Here's a bug someone filed that hasn't even so much as gotten a response after
nearly eight months:

[https://github.com/zim-desktop-wiki/zim-desktop-
wiki/issues/...](https://github.com/zim-desktop-wiki/zim-desktop-
wiki/issues/954)

------
stippenplan
I adopted vim-wiki a little while ago and have really appreciated its
functionality. I like that all files are plain text and located in a single
folder. It is easy to reach from anywhere in vim, providing simple means to
quickly make a note of todo/diary items during work.

Also, I greatly enjoy that it allows for making local references in between
your wiki files.

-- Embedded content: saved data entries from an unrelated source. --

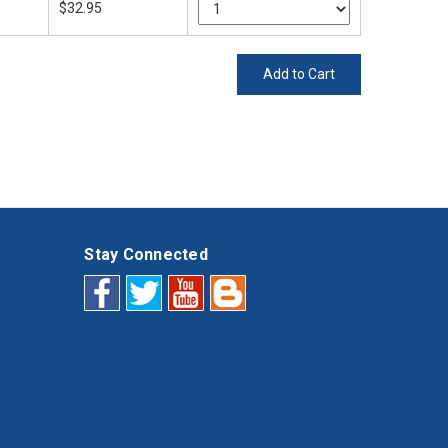
$32.95
Add to Cart
Stay Connected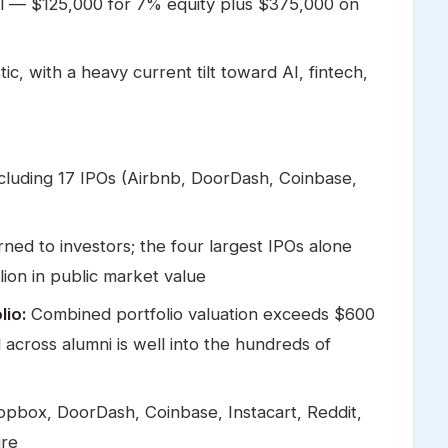
l — $125,000 for 7% equity plus $375,000 on
ic, with a heavy current tilt toward AI, fintech,
ncluding 17 IPOs (Airbnb, DoorDash, Coinbase,
rned to investors; the four largest IPOs alone
lion in public market value
lio:
Combined portfolio valuation exceeds $600
ed across alumni is well into the hundreds of
opbox, DoorDash, Coinbase, Instacart, Reddit,
ire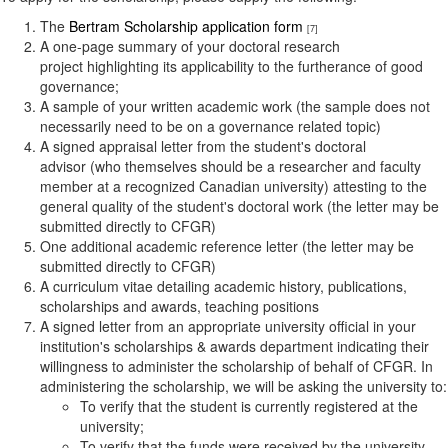
The
Bertram Scholarship application form
[7]
A
one-page summary of your doctoral research
project highlighting its applicability to the furtherance of good
governance;
A sample of your written academic work (the sample does not
necessarily need to be on a governance related topic)
A signed appraisal letter from the student's doctoral
advisor
(who themselves should be a researcher and faculty
member at a recognized Canadian university) attesting to the
general quality of the student's doctoral work (the letter may be
submitted directly to CFGR)
One additional academic reference letter (the letter may be
submitted directly to CFGR)
A curriculum vitae detailing academic history, publications,
scholarships and awards, teaching positions
A signed letter from an appropriate university official in your
institution's scholarships & awards department indicating their
willingness to administer the scholarship of behalf of CFGR. In
administering the scholarship, we will be asking the university to:
To verify that the student is currently registered at the
university;
To verify that the funds were received by the university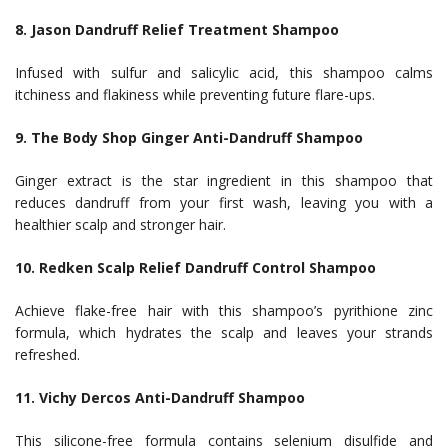
8. Jason Dandruff Relief Treatment Shampoo
Infused with sulfur and salicylic acid, this shampoo calms
itchiness and flakiness while preventing future flare-ups.
9. The Body Shop Ginger Anti-Dandruff Shampoo
Ginger extract is the star ingredient in this shampoo that
reduces dandruff from your first wash, leaving you with a
healthier scalp and stronger hair.
10. Redken Scalp Relief Dandruff Control Shampoo
Achieve flake-free hair with this shampoo’s pyrithione zinc
formula, which hydrates the scalp and leaves your strands
refreshed.
11. Vichy Dercos Anti-Dandruff Shampoo
This silicone-free formula contains selenium disulfide and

A simple link towards another wiki- or diary-entry allows you
to jump to that note. It is not only nice for navigation, but also to explore
connections between your thoughts. To understand those connections better, I
create a simple script (vimwikigraph [0]) to draw these connections using the
DOT language [1].

In that way it is similar to Roam [2] I think, although I have not used it
myself.

[0]
[https://github.com/maxvdkolk/vimwikigraph](https://github.com/maxvdkolk/vimwikigraph)

[1]
[https://graphviz.gitlab.io/_pages/doc/info/lang.html](https://graphviz.gitlab.io/_pages/doc/info/lang.html)

[2] [https://roamresearch.com/](https://roamresearch.com/)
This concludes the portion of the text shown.